(GIVEN DATA Opens)
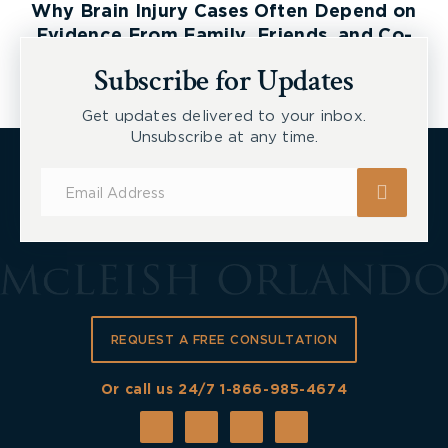
Why Brain Injury Cases Often Depend on
Evidence From Family, Friends, and Co-
Workers
Subscribe for Updates
Get updates delivered to your inbox.
Unsubscribe at any time.
Subscribe
for
Updates
REQUEST A FREE CONSULTATION
Or call us 24/7
1-866-985-4674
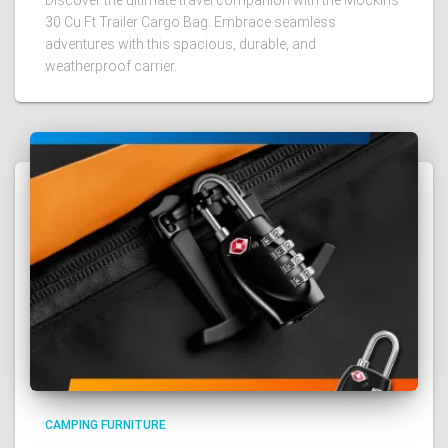
Discover the ultimate travel companion with the Mockins
30 Cu Ft Trailer Cargo Bag. Embrace seamless
adventures with this spacious, durable, and
weatherproof carrier.
CAMPING FURNITURE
(GIVEN DATA Closes)
## WORK ORDER
In the records above, how many lines contain the word "with"? Give the number alone.

## WRITTEN SOLUTION
2